The article states that the biggest factor was user misunderstanding of the options, not so much the number of different options. In other words, if they offer option A at $x and option B at 10*$x, if most users mistakenly think they need option B, the calculator is misleading.
Also, I'm a big fan of "contact us for pricing." It's annoying for users who are window-shopping and want a quickie ballpark, but it helps you identify cases where standard pricing (or pricing which can't easily be described online) can be negotiated, and which the user would have otherwise overlooked. This doesn't work for things like most ecommerce, of course.
My biggest issue with these: when introducing a new tool/solution, we often don't know how much we want to use it. In particular, it will usually be introduced in a minor application first, and if it feels reliable and useful it moves to bigger systems and more critical roles.

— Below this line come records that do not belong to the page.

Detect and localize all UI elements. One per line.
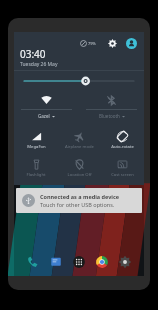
button[interactable]: Chrome	[93, 253, 111, 271]
staticText: Tuesday 26 May	[20, 61, 58, 68]
staticText: Auto-rotate	[111, 144, 134, 150]
button[interactable]: Connected as a media device	[16, 188, 142, 213]
staticText: Gazel	[38, 113, 50, 119]
staticText: 03:40	[20, 47, 46, 61]
button[interactable]: Airplane mode	[58, 127, 101, 155]
staticText: Cast screen	[111, 172, 134, 178]
staticText: Airplane mode	[65, 144, 94, 150]
button[interactable]: Bluetooth	[79, 91, 144, 127]
button[interactable]: Flashlight	[14, 155, 58, 183]
staticText: Connected as a media device	[40, 193, 120, 200]
button[interactable]: Settings	[116, 253, 134, 271]
button[interactable]: Apps	[70, 253, 88, 271]
button[interactable]: Location Off	[58, 155, 101, 183]
button[interactable]: User profile	[124, 36, 138, 50]
staticText: 79%	[88, 41, 96, 46]
button[interactable]: Messaging	[47, 253, 65, 271]
button[interactable]: Auto-rotate	[101, 127, 144, 155]
staticText: Location Off	[67, 172, 92, 178]
staticText: Bluetooth	[99, 113, 120, 119]
button[interactable]: MegaFon	[14, 127, 58, 155]
staticText: Touch for other USB options.	[40, 201, 115, 208]
button[interactable]: 79%	[78, 38, 98, 49]
button[interactable]: Brightness	[24, 73, 134, 89]
button[interactable]: Cast screen	[101, 155, 144, 183]
button[interactable]: Settings	[105, 36, 119, 50]
staticText: Flashlight	[26, 172, 46, 178]
button[interactable]: Gazel	[14, 91, 79, 127]
staticText: MegaFon	[27, 144, 46, 150]
button[interactable]: Phone	[24, 253, 42, 271]
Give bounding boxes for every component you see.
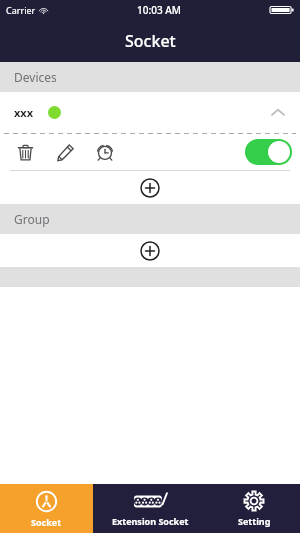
staticText: Setting [238, 515, 271, 527]
button[interactable]: Socket [0, 484, 93, 533]
staticText: Devices [14, 69, 57, 85]
button[interactable]: Setting [208, 484, 300, 533]
staticText: Socket [31, 516, 62, 528]
button[interactable]: Add [136, 237, 164, 265]
staticText: Socket [125, 30, 176, 52]
staticText: 10:03 AM [137, 3, 181, 17]
staticText: Extension Socket [112, 515, 189, 527]
button[interactable]: xxx [0, 92, 300, 133]
staticText: Carrier [6, 4, 36, 16]
button[interactable]: Add [136, 174, 164, 202]
staticText: xxx [14, 105, 34, 120]
button[interactable]: Extension Socket [93, 484, 208, 533]
other: Collapse [270, 105, 286, 121]
button[interactable]: Timer [90, 137, 120, 167]
staticText: Group [14, 211, 50, 227]
button[interactable]: Edit [50, 137, 80, 167]
button[interactable]: Power toggle [245, 139, 292, 165]
button[interactable]: Delete [10, 137, 40, 167]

Contact for pricing requires us to explain all our internal politics, budget management, which systems we have etc. upfront to random strangers, who are also incentivized to just onboard us first and push the sunk cost fallacy button from there.
I kinda feel this works best for companies that don't really care about comparing products and will buy whatever give them the best numbers on the contract (which is common for enterprise software, it's just not my personal cup of tea as a small fish in the game)
Many users will see "contact us for pricing" and assume that means you can't afford it. That's fine if your customers are enterprises but definitely not for consumer products that middle class people might actually buy.
A lot of time when there’s something like that, I’m fine not having a firm number, but it’s nice to have at least a ballpark idea of cost. (I found this particularly egregious with musical instrument pricing where I didn’t know if I was looking at a $1000 instrument or a $20,000 instrument, so I generally assumed that these would be cases where I clearly couldn’t afford it so best not to wonder—not to mention the cases where the list price was often as much as double the actual street price for an instrument).
>>> I'm a big fan of "contact us for pricing." <<<
I have opposite feeling about them. They are like open invitation to give the sales guy a window of opportunity to look up your company website, and markup the price accordingly.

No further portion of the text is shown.